Als Fotografin ist sie weiterhin dem Tanz verbunden

Auch wenn Marcia Breuer mit dem Ballett von heute auf morgen Schluss gemacht hatte: Als Fotografin fühlte sie sich dieser Kunst weiterhin verbunden. Das zeigen nicht nur ihre Programmhefte, für deren Produktion sie bis zur Geburt ihres ersten Kindes oft nach Stuttgart zurückkehrte. Eine anschauliche Schnittstelle zwischen ihrer tänzerischen und fotokünstlerischen Karriere bildet insbesondere der Bildband „Pretty please, could you dance for me“ (erhältlich im materialverlag.de). Das nach außen hin mit poetischen Gedanken von Tänzern, Choreografen und Tanzexperten und – als trete man hinter den Bühnenvorhang –inwendig mit bezaubernd-intimen Fotos bestückte Leporello erhielt 2005 den Förderpreis der Stiftung Buchkunst für junge Buchgestalter.

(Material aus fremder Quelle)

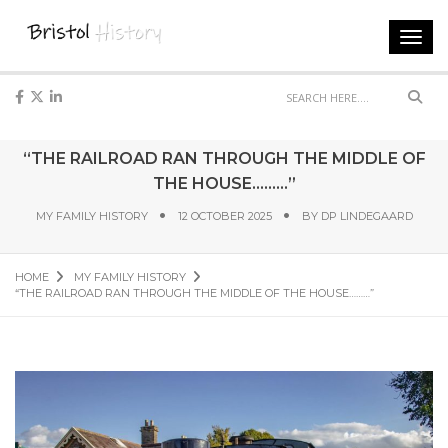
Toggl
navig
Sear
“THE RAILROAD RAN THROUGH THE MIDDLE OF
THE HOUSE………”
MY FAMILY HISTORY
12 OCTOBER 2025
BY
DP LINDEGAARD
HOME
MY FAMILY HISTORY
“THE RAILROAD RAN THROUGH THE MIDDLE OF THE HOUSE………”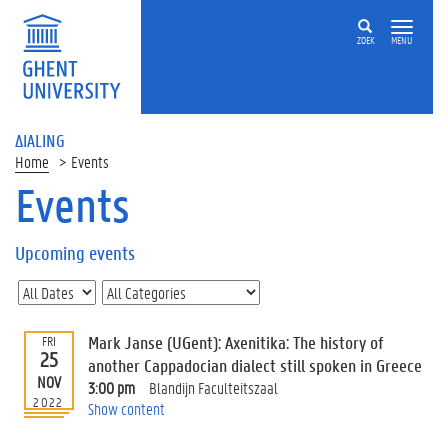
ZOEK
MENU
ΔIALING
Home
Events
Events
On
this
Upcoming events
page
U
p
c
Mark Janse (UGent): Axenitika: The history of
FRI
o
25
another Cappadocian dialect still spoken in Greece
m
NOV
3:00 pm
Blandijn Faculteitszaal
i
2022
Show content
n
g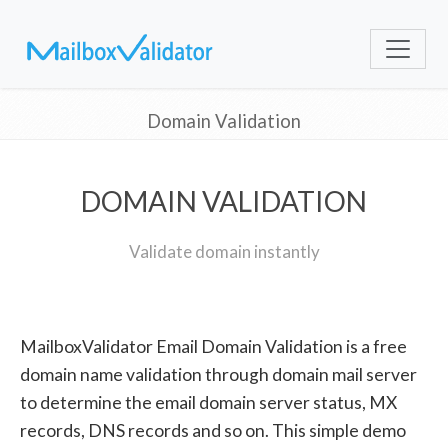
Domain Validation
DOMAIN VALIDATION
Validate domain instantly
MailboxValidator Email Domain Validation is a free
domain name validation through domain mail server
to determine the email domain server status, MX
records, DNS records and so on. This simple demo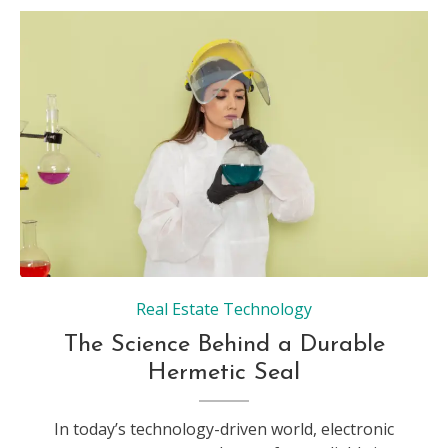
Real Estate Technology
The Science Behind a Durable
Hermetic Seal
In today’s technology-driven world, electronic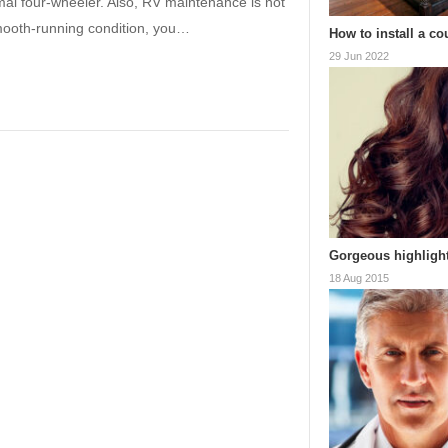
al four-wheeler. Also, RV maintenance is not
mooth-running condition, you…
How to install a co
29 Jun 2022
Gorgeous highlight
18 Aug 2015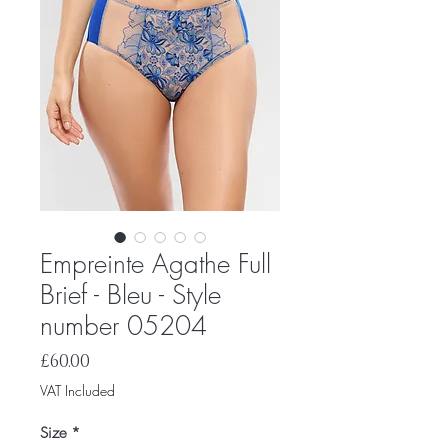
Empreinte Agathe Full
Brief - Bleu - Style
number 05204
Price
£60.00
VAT Included
Size
*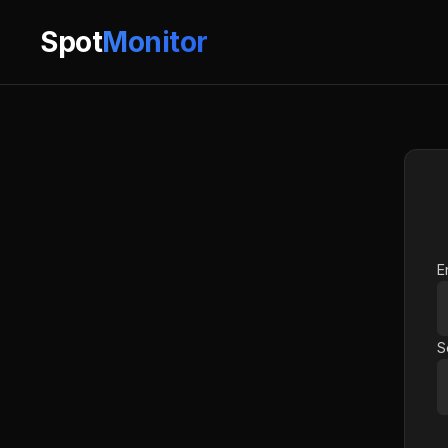
Spot
Monitor
E
S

Und wie prägt das Ballett ihr heutiges Leben? Wie wohl fast alle ehemaligen Tänzerinnen nennt Breuer die Selbstdisziplin, die der zweifachen Mutter hilft, die verfügbare knappe Zeit für ihre Arbeit zu nutzen. Aber auch Teamgeist, den man zumindest als Gruppentänzerin entwickle. Zudem sieht sie folgende Gemeinsamkeit zwischen der Welt des Balletts und ihrer gegenwärtigen Arbeit: „Tanzen ist für mich eine Art des Schönschreibens bei gleichzeitig emotionalem Ausbruch. Das trifft auch auf meine künstlerisch-fotografischen Projekte zu: Das Beherrschen eines Werkzeugs, das einem erlaubt, sich darüber hinaus zu artikulieren.“ Denn das Artifizielle berge doch großes Ausdruckspotenzial.